• [What the exercise asks] Every line in the entries where "UEFA" is found should be copied.

Data shown below:

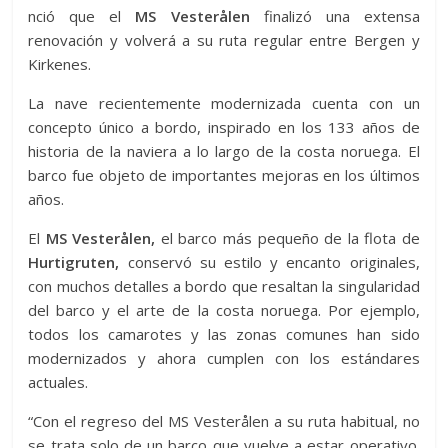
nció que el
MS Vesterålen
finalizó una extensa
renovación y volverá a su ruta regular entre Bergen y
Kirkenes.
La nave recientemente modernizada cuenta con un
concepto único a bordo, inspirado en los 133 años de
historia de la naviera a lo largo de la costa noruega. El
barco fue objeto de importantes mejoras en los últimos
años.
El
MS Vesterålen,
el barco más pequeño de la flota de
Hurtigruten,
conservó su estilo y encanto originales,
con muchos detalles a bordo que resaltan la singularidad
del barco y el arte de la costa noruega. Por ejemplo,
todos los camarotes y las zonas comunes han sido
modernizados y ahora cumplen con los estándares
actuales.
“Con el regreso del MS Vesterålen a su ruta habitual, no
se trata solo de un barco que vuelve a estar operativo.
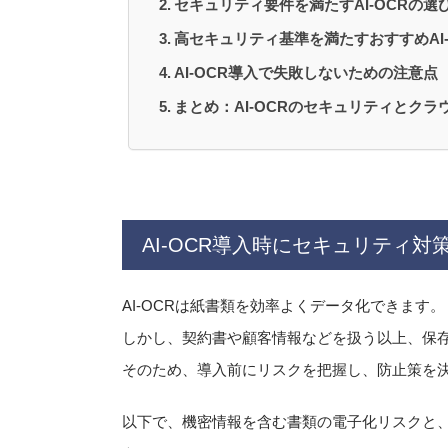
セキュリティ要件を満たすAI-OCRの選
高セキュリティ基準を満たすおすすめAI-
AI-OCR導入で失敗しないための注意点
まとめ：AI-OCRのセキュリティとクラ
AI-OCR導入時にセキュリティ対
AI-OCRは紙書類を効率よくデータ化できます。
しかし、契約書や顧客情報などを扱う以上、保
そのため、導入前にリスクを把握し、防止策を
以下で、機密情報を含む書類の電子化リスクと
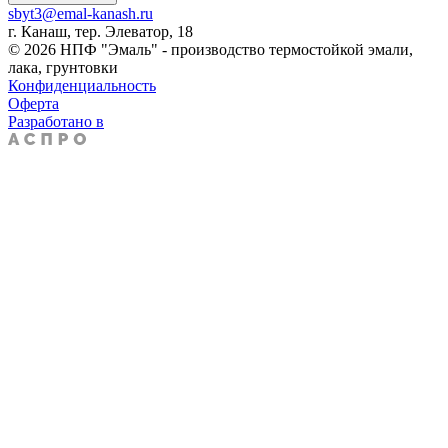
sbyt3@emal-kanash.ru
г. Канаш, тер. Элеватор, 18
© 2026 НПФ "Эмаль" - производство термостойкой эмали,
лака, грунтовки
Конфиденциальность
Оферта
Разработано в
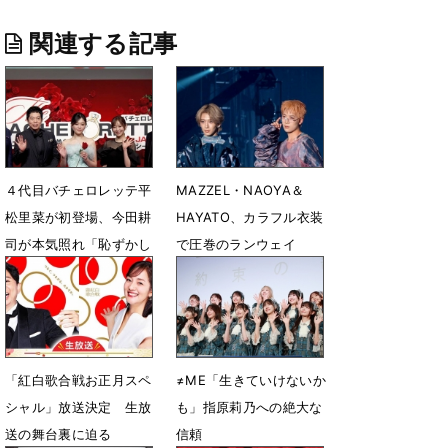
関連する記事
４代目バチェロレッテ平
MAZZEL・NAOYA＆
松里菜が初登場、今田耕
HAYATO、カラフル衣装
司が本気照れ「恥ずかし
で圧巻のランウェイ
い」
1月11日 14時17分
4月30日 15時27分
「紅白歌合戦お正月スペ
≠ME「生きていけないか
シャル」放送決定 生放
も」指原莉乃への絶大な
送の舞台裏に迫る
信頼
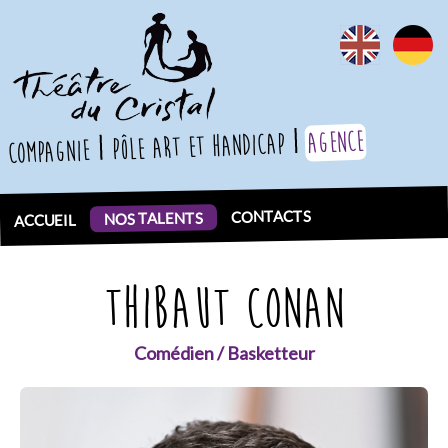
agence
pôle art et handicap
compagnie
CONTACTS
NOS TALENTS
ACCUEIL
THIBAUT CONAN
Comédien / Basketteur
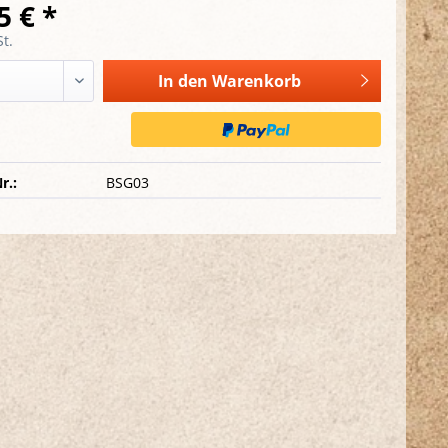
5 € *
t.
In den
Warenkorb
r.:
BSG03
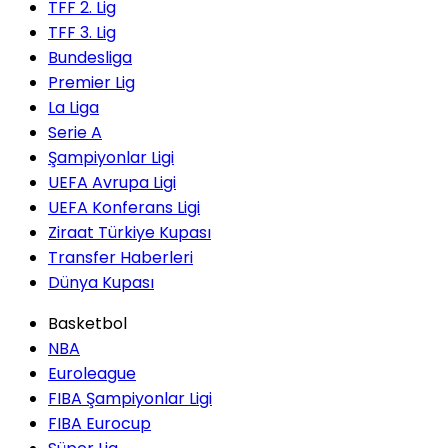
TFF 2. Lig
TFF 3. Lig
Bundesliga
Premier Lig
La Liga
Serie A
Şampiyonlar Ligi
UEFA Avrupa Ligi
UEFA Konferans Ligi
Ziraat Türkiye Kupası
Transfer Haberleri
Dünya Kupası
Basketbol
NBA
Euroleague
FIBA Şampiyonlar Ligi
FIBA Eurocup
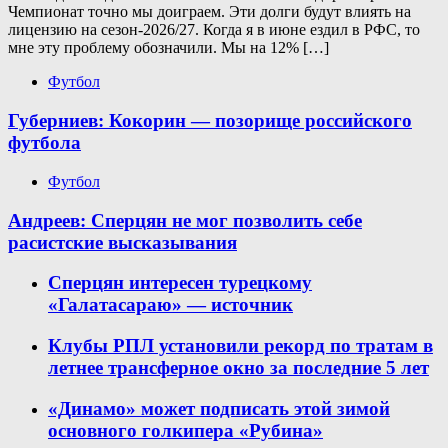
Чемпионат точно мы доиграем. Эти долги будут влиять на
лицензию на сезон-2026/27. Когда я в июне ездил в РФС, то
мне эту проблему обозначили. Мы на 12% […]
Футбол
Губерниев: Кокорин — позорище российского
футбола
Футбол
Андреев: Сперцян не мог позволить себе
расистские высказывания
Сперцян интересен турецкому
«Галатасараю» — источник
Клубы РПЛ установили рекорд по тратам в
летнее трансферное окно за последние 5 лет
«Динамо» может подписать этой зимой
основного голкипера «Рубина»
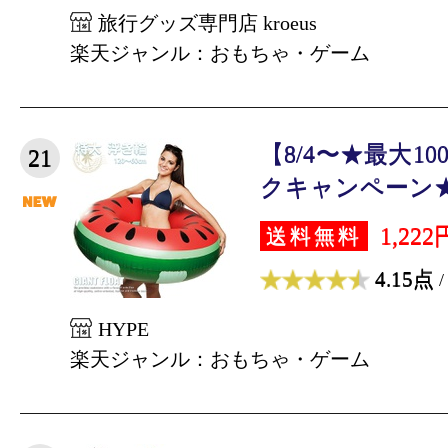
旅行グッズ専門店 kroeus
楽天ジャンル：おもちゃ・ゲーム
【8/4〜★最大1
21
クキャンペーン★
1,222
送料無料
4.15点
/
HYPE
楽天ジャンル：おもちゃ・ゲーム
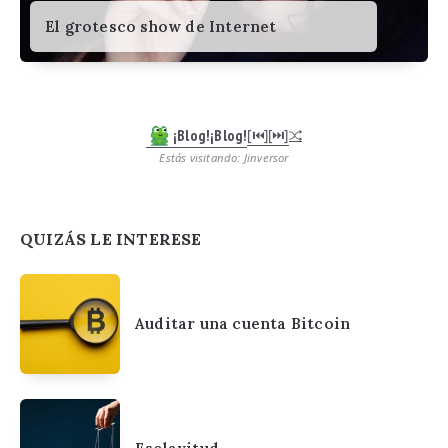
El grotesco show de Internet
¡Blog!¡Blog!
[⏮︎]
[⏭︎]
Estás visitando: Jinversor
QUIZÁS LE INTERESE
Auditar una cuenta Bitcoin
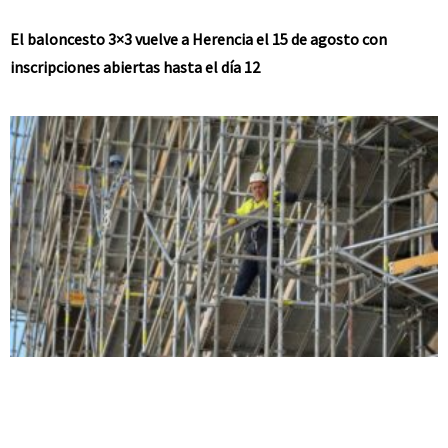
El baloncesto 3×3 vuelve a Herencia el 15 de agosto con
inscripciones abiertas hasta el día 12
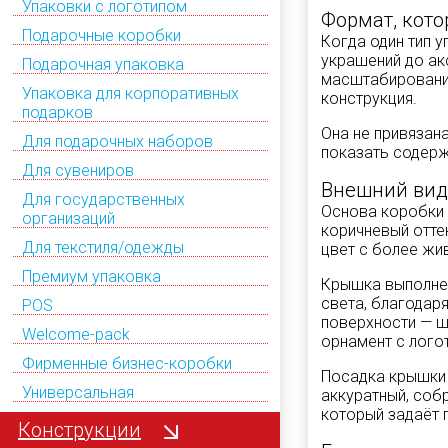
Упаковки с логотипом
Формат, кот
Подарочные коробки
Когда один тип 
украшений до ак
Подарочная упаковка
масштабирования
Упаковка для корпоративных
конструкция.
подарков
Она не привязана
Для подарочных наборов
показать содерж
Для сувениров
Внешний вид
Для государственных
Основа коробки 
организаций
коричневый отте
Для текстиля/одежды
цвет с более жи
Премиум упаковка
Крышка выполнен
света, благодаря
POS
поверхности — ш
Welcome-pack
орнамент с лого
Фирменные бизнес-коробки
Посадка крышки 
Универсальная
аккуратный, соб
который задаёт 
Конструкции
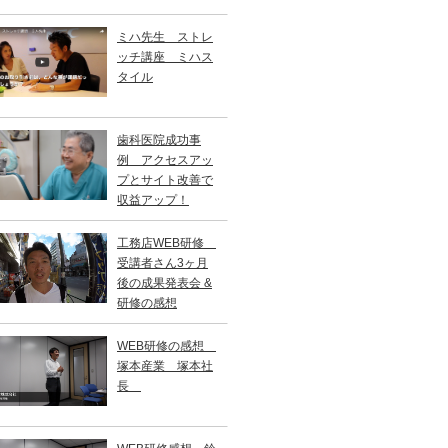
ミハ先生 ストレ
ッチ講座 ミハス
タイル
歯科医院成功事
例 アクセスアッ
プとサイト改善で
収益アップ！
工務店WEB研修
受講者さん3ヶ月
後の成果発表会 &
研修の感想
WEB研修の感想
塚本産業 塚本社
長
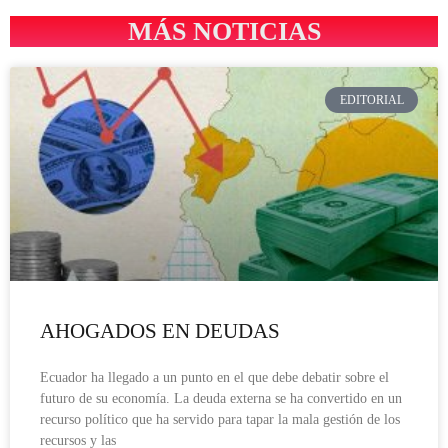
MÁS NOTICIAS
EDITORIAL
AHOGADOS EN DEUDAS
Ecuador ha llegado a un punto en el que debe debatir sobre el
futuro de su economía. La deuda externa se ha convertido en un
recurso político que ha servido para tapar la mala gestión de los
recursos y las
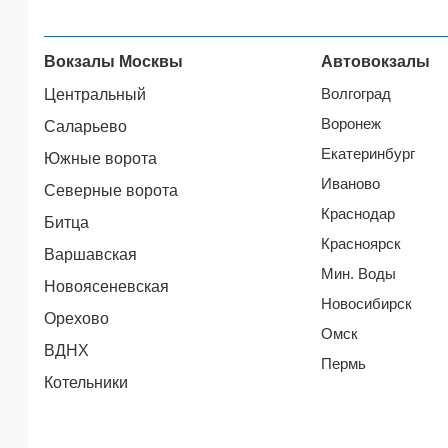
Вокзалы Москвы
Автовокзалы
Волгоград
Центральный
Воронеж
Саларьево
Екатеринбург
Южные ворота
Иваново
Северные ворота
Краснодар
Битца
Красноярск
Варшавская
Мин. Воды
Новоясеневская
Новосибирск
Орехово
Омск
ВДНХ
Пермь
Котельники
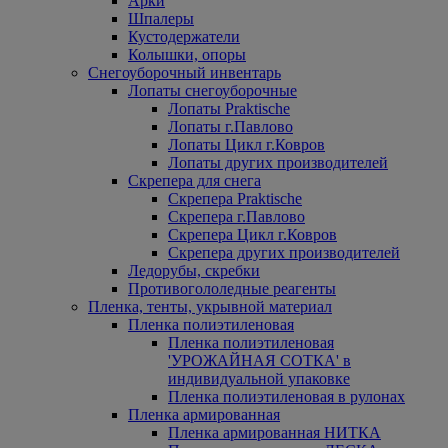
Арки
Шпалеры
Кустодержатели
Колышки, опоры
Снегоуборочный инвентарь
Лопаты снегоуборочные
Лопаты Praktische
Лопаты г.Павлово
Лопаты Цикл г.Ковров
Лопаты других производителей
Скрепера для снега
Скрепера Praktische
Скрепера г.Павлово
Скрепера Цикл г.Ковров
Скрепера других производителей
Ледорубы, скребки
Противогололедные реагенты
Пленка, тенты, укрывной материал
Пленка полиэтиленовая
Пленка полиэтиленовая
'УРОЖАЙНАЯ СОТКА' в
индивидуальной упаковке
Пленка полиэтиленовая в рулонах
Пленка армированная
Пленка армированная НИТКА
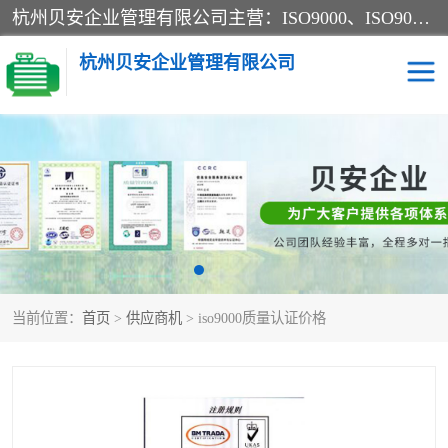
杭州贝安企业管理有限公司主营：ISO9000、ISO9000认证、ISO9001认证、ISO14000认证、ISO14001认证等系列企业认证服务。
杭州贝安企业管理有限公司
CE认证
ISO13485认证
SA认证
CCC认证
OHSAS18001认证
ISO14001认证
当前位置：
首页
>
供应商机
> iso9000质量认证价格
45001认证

End of Data shown.

• [Output of the exercise]
UEFA Avrupa Ligi
UEFA Konferans Ligi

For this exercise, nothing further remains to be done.